3 Comments on “Op-Ed: My Trip to the Biggest Climate Change Rally in American History”

  1. Well written and informative, good job!

    It’s encouraging and inspiring to see the rally have such success and I thank everyone who attended. My question is this: how can the environmental movement most effectively use the momentum and energy from the rally? Was there any focus on organizing more direct action and civil disobedience? Not to diminish the efforts of those risking arrest and who have been arrested, but so far direct actions against KXL have been relatively small. Could this be a turning point that really inspires people to get into activism, or was the rally a sort of “good job yall!” pat-on-the-back sort of thing?

    It seems to me that generally these types of rallies are important in showing strength and building activist connections but are ultimately ineffective in prompting policy change. I guess we’ll have to wait and see how officials respond (if they respond), but what do you think?
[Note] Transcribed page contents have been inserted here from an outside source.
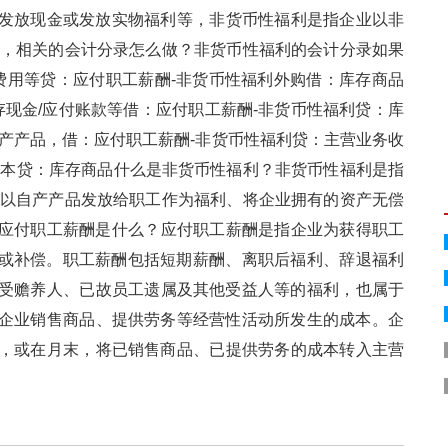
，如发放现金或发放实物福利等，非货币性福利是指企业以非
，相关的会计分录怎么做？非货币性福利的会计分录如果
制造费用等贷：应付职工薪酬-非货币性福利外购借：库存商品
金/应付账款等借：应付职工薪酬-非货币性福利贷：库
，借：应付职工薪酬-非货币性福利贷：主营业务收
贷：库存商品什么是非货币性福利？非货币性福利是指
自产产品发放给职工作为福利、将企业拥有的资产无偿
。应付职工薪酬是什么？应付职工薪酬是指企业为获得职工
。职工薪酬包括短期薪酬、离职后福利、辞退福利
、受赡养人、已故员工遗属及其他受益人等的福利，也属于
指企业销售商品、提供劳务等经营性活动所发生的成本。企
，或在月末，将已销售商品、已提供劳务的成本转入主营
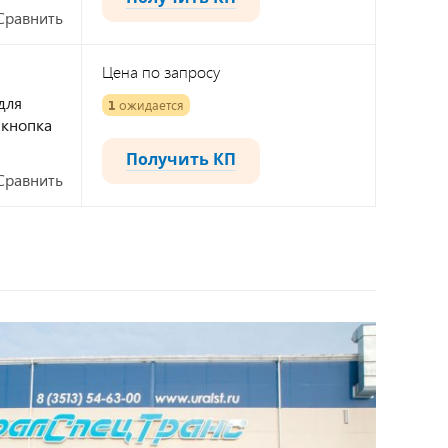
Сравнить
Цена по запросу
для
1
ожидается
 кнопка
Получить КП
Сравнить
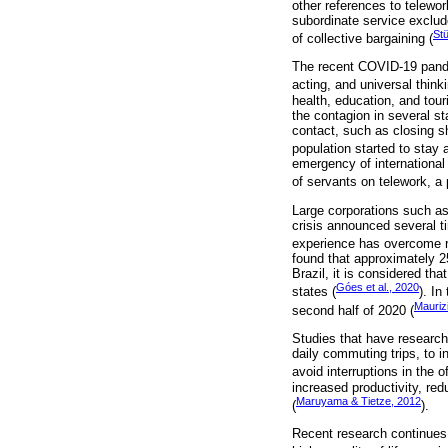
other references to telewor
subordinate service exclude
St
of collective bargaining (
The recent COVID-19 pandem
acting, and universal thinki
health, education, and tou
the contagion in several s
contact, such as closing sh
population started to stay 
emergency of international
of servants on telework, a
Large corporations such a
crisis announced several t
experience has overcome res
found that approximately 2
Brazil, it is considered th
Góes et al., 2020
states (
). In
Mauriz
second half of 2020 (
Studies that have research
daily commuting trips, to i
avoid interruptions in the o
increased productivity, re
Maruyama & Tietze, 2012
(
).
Recent research continues 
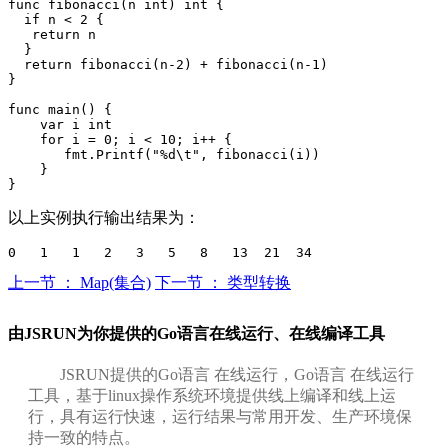
func fibonacci(n int) int {

  if n < 2 {

   return n

  }

  return fibonacci(n-2) + fibonacci(n-1)

}

func main() {

    var i int

    for i = 0; i < 10; i++ {

       fmt.Printf("%d\t", fibonacci(i))

    }

以上实例执行输出结果为：
上一节 ： Map(集合)
下一节 ： 类型转换
由JSRUN为你提供的Go语言在线运行、在线编译工具
JSRUN提供的Go语言 在线运行，Go语言 在线运行
工具，基于linux操作系统环境提供线上编译和线上运
行，具有运行快速，运行结果与常用开发、生产环境保
持一致的特点。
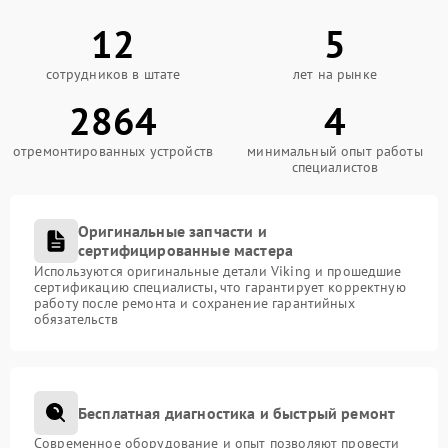
12
5
сотрудников в штате
лет на рынке
2864
4
отремонтированных устройств
минимальный опыт работы
специалистов
Оригинальные запчасти и
сертифицированные мастера
Используются оригинальные детали Viking и прошедшие
сертификацию специалисты, что гарантирует корректную
работу после ремонта и сохранение гарантийных
обязательств
Бесплатная диагностика и быстрый ремонт
Современное оборудование и опыт позволяют провести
    1. Thanks for the comment, Mike.

      Those are important questions. Environmental causes have suffered over the past few decades from a lack of political will. If this rally demonstrated anything, it’s that political will for clean energy policies is on the rise. The challenge now is keeping that momentum building so that environmental causes can’t be ignored.
      This is a pretty large hurdle, because in politics, environmentalists are an easy issue group to overlook. Republicans know that environmentalists are not going to vote for them, Democrats know that even if they don’t take environmental action they’re not going to lose an environmentalist’s vote to a republican, and third party candidates do not have a shot in our current election process.
      It was not a simple “good job ya’ll” but instead an attempt to encourage and demand President Obama do what’s right and reject Keystone XL. One speaker told President Obama that these thousands of people “have his back”.
      This cause needs more and more citizens getting engaged before it will translate into the necessary revolutionary policy. So certainly, the Foward On Climate rally was a step in the right direction; however, it alone will not suffice.
      People need to continue protesting and participating. If pressure doesn’t persist and grow, policy makers will not listen.
      It’s possible that the rally did one more thing to help the fight for clean energy. Often environmental causes lose their footing before they get to grow because people laugh off environmentalists as “unrealistic” or “too few”. Hopefully this rally has made that argument harder to make. Hopefully now some people who used to disregard environmental advocacy out of “pragmatism” will see that 50,000 Americans gathered around this cause and that if people decide to continue the fight, then positive change and success are very real possibilities. Hopefully, this rally will encourage more people to get involved. I hope it does. The stakes are high.